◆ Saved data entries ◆
===============

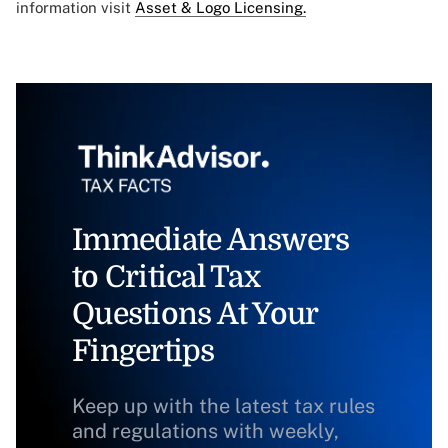
information visit
Asset & Logo Licensing.
Immediate Answers
to Critical Tax
Questions At Your
Fingertips
Keep up with the latest tax rules
and regulations with weekly,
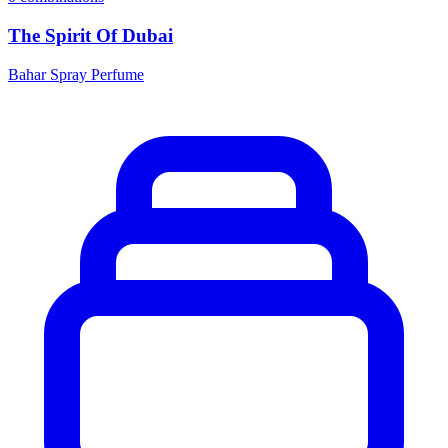
The Spirit Of Dubai
Bahar Spray Perfume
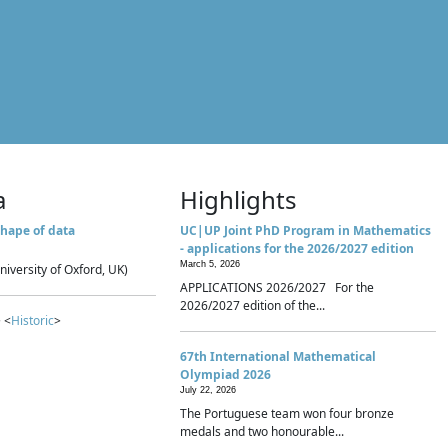
a
Highlights
hape of data
UC|UP Joint PhD Program in Mathematics
- applications for the 2026/2027 edition
March 5, 2026
niversity of Oxford, UK)
APPLICATIONS 2026/2027 For the
2026/2027 edition of the...
 <
Historic
>
67th International Mathematical
Olympiad 2026
July 22, 2026
The Portuguese team won four bronze
medals and two honourable...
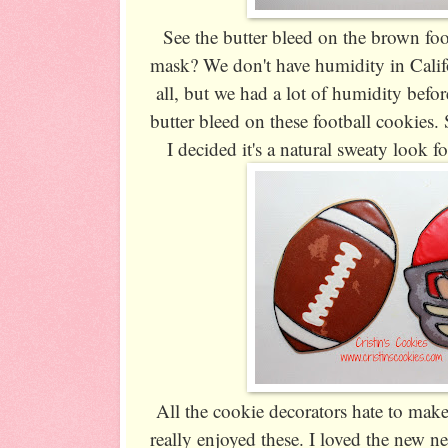
See the butter bleed on the brown foo
mask? We don't have humidity in Califo
all, but we had a lot of humidity befo
butter bleed on these football cookies.
I decided it's a natural sweaty look for
All the cookie decorators hate to make
really enjoyed these. I loved the new n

===============

◆ WHAT IS NEEDED ◆
Give the number of lines in the entries above that contain the word "edition", with no accompanying text.

◆ SOLUTION FOR THIS TASK ◆
2